Let me give you two examples.
In the UK phone numbers have always traditionally been written as two or three blocks. So, for instance, a Swindon number might be 01793 123456, while a central London number could be written as 020 7123 4567 (or more sensibly 0207 123 4567). Very often, websites ask you to type in a number. And surprisingly often what will happen if you type in a number like this is that the site responds, as above, with a warning that you have got the format wrong - because it didn't want spaces. In the example above, taken from an ITV website, they even go to the trouble of telling you not to use spaces (someone should tell them Not To Use Capitals in the middle of a sentence) - but this totally misses the point. That instruction is unnecessary, because people should be able to use spaces - and the fact they've had to include the warning shows that lots of people do.
Any C programmer will tell you that this is a brainless mistake on the part of the programmer, because there is a routine in the C language, which in various variants underlies much modern programming, that takes spaces out of string of text. The programmer doesn't even have to write something themselves - they can just whap the input through this routine, and their software will never even know that there was a space. But no, instead, they program it to complain and force the user to retype it. This is doubly irritating if, like me, you have your computer to set up to automatically fill in information like phone numbers in web forms, which the Apple software properly does with the space in place.
Here's another example. A full web URL is something like http://www.brianclegg.net Note what comes after the 'http' - a colon. Now a colon is a fiddly thing to type, as it's a shifted character. So I bet over the years many people have typed http;//www.brianclegg.net instead, with a semicolon after the http. And guess what? It doesn't work. Again, it's a trivial exercise for your software that reads an address to substitute colon for semicolon. (I know you don't usually have to type http://, but there are some circumstances when you do.)

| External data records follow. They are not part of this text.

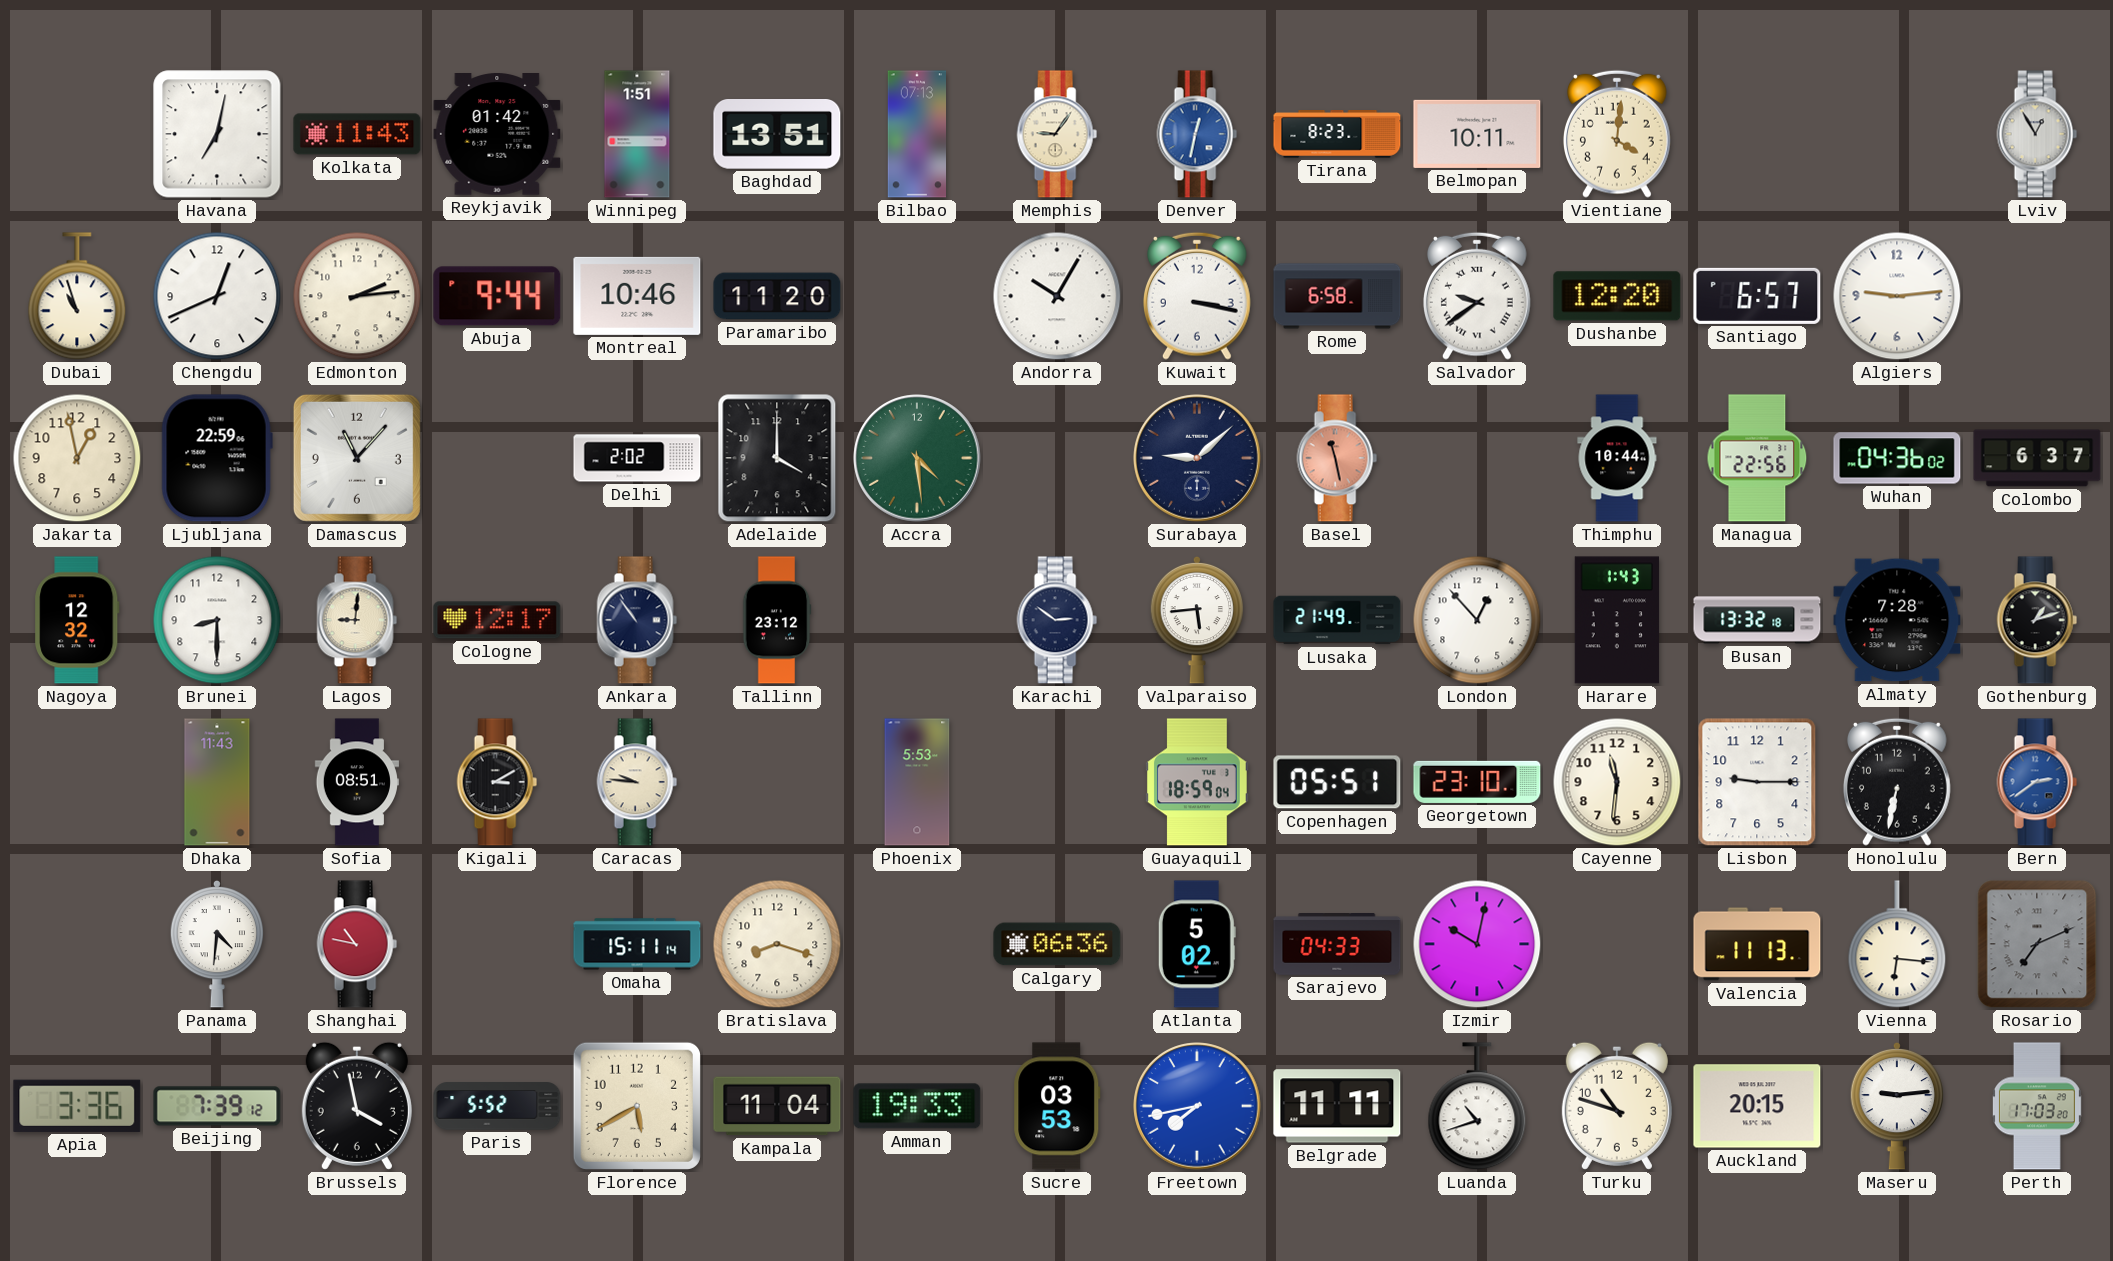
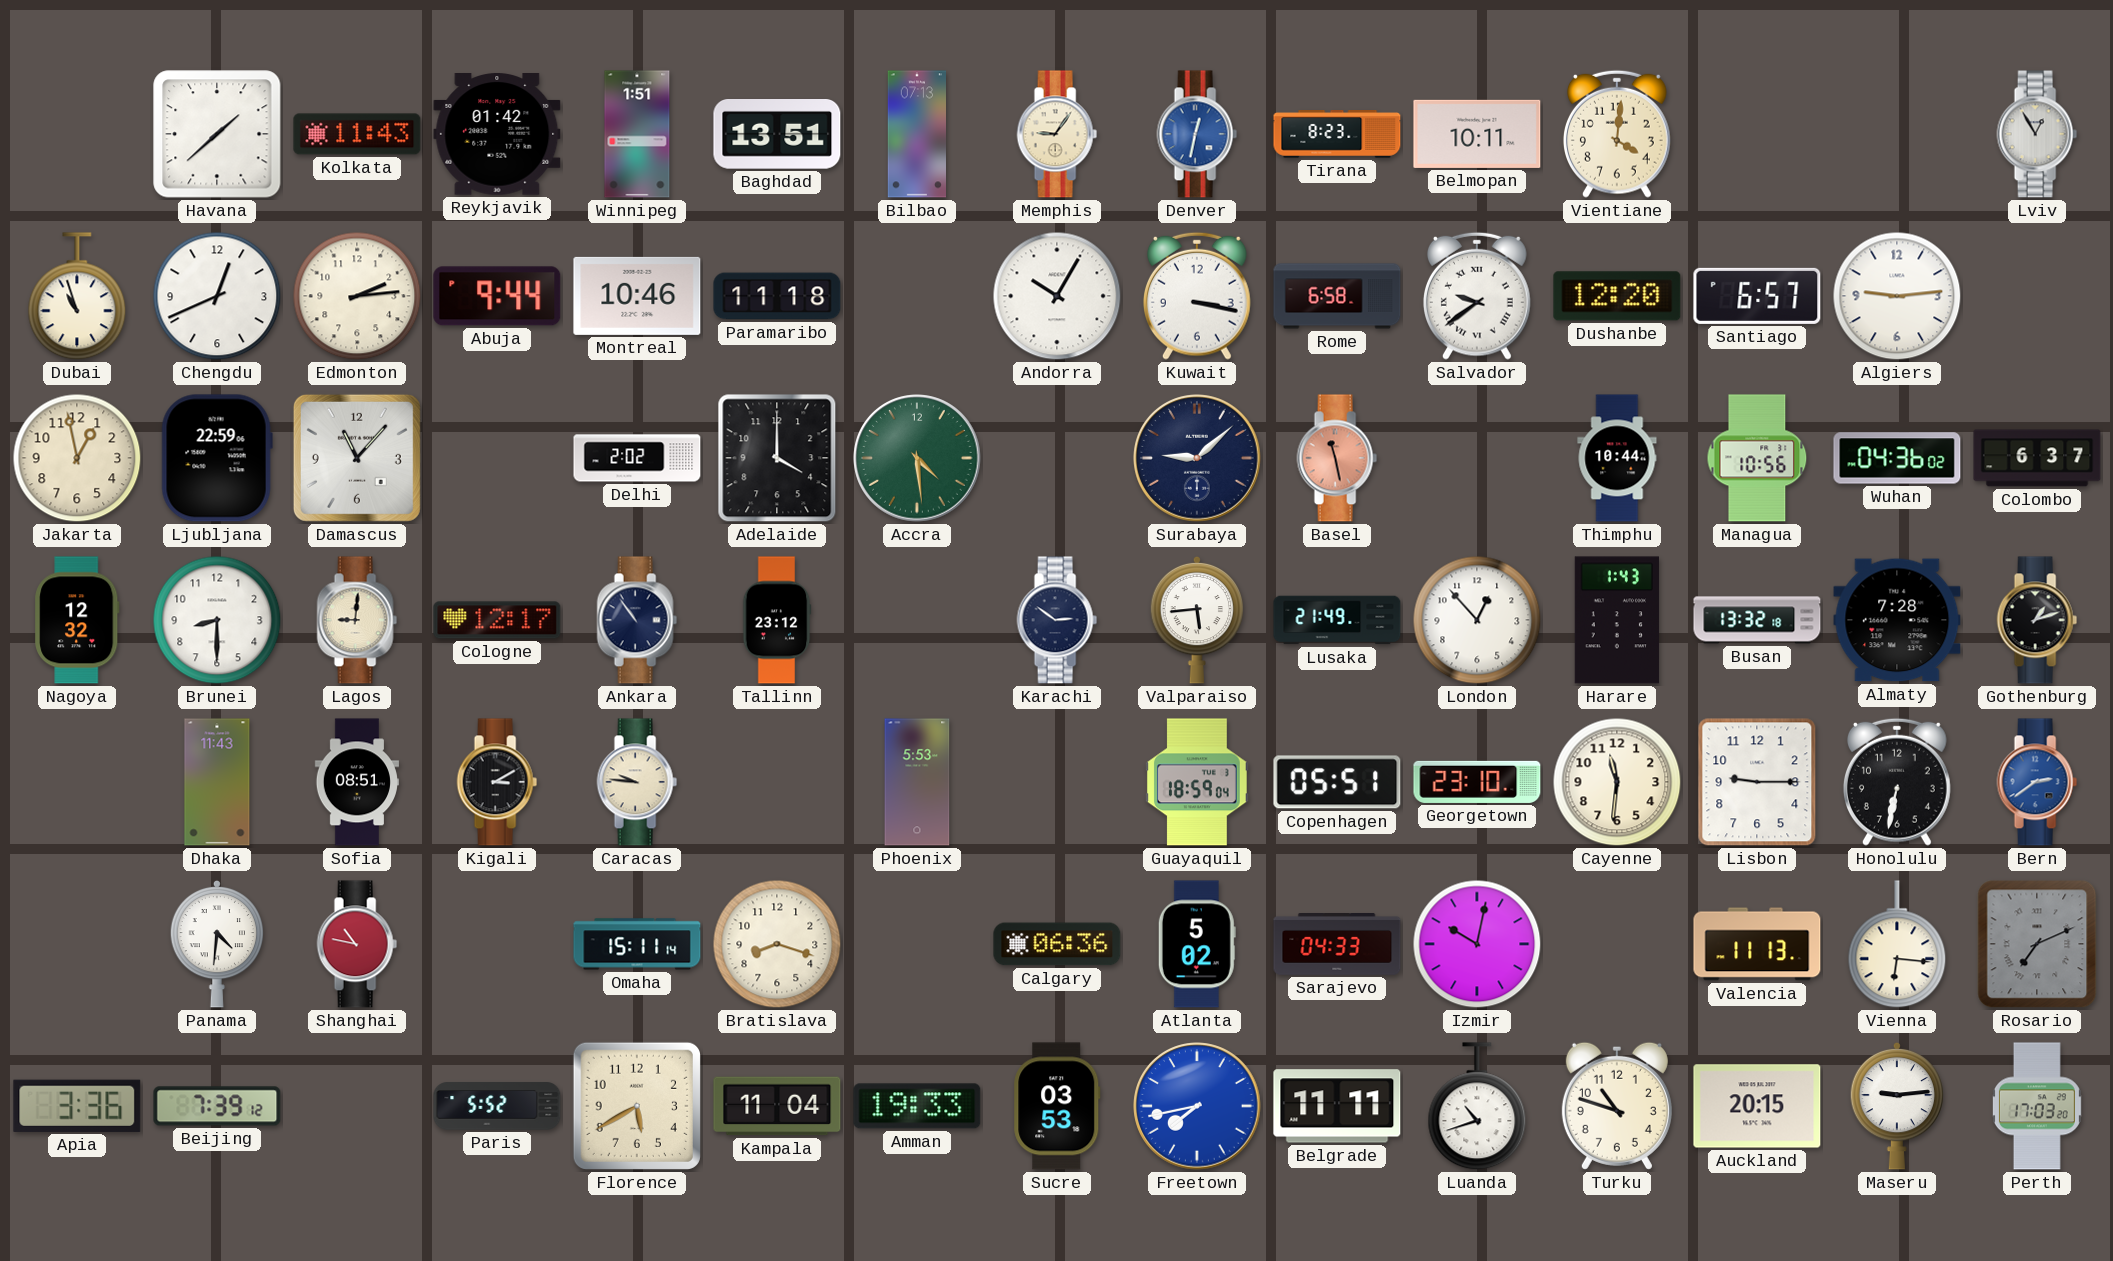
Havana: 7:02 -> 1:38
Paramaribo: 11:20 -> 11:18
Managua: 22:56 -> 10:56
Brussels: 3:58 -> none
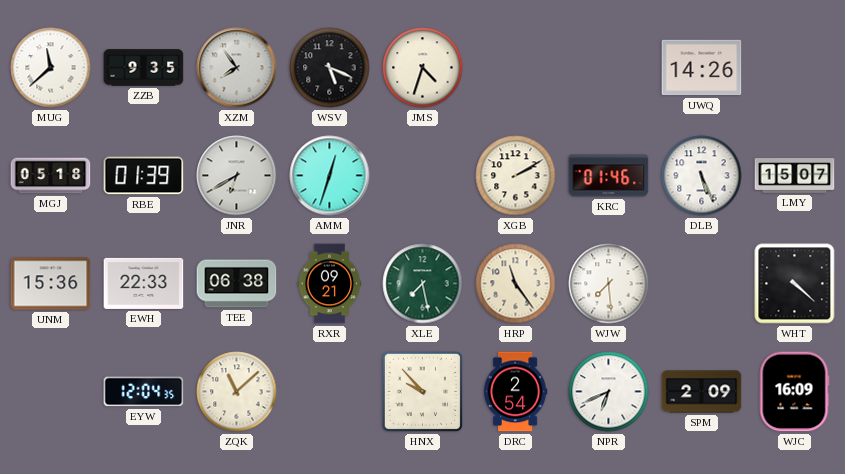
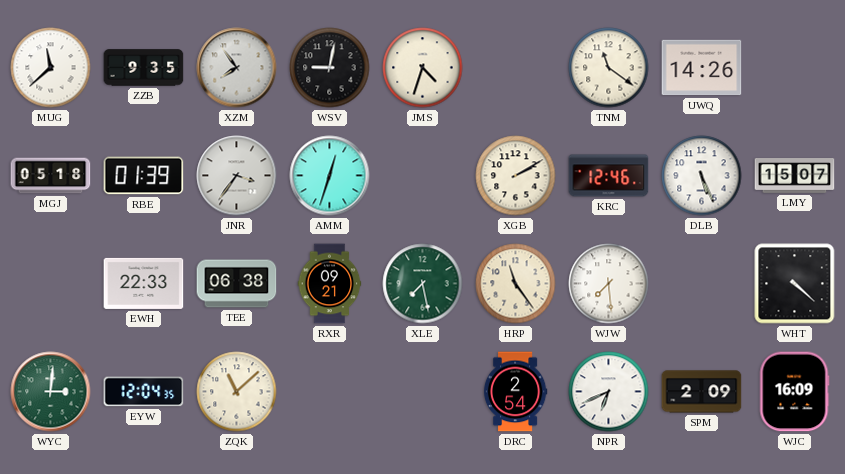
WSV: 5:19 -> 9:02
TNM: none -> 11:21
JNR: 6:40 -> 3:36
KRC: 01:46 -> 12:46
UNM: 15:36 -> none
WYC: none -> 3:01
HNX: 9:53 -> none
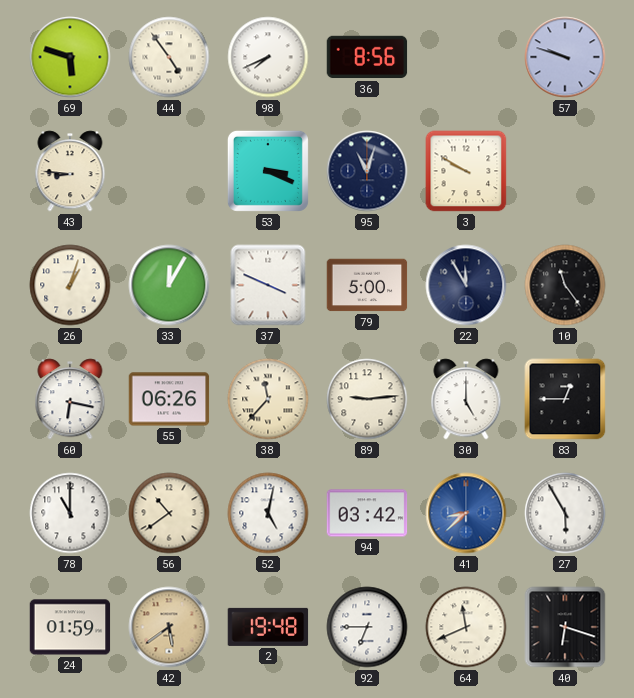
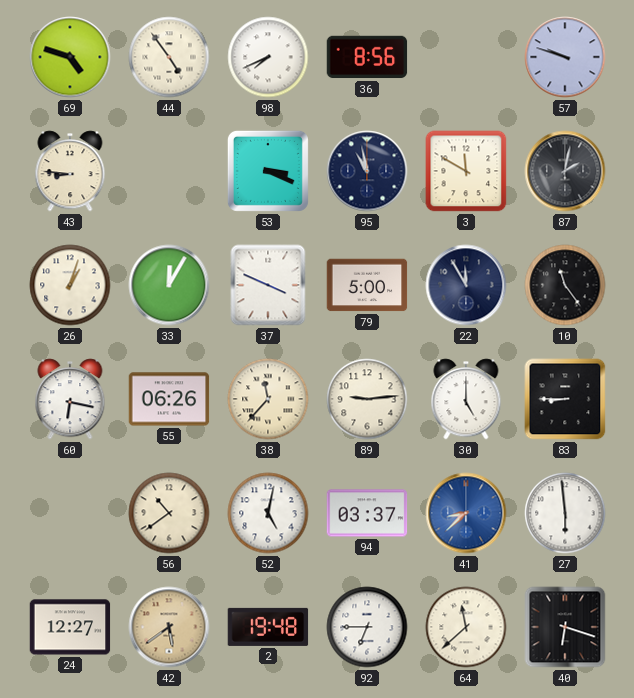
69: 5:48 -> 4:48
95: 11:03 -> 10:58
3: 9:50 -> 11:50
87: none -> 2:02
83: 12:45 -> 8:45
78: 11:00 -> none
94: 03:42 -> 03:37
27: 5:55 -> 5:59
24: 01:59 -> 12:27
64: 11:41 -> 11:38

Admittedly this kind of automatic correction isn't always appropriate. You can't always guess what someone meant. But if, as in the first example, the person typed the number correctly and you are just forcing a particular format, or, as in the second example, there is no sensible alternative interpretation, it's much more polite and efficient to do the right thing and make your software take the kind of imaginative leap that people do all the time without thinking about it.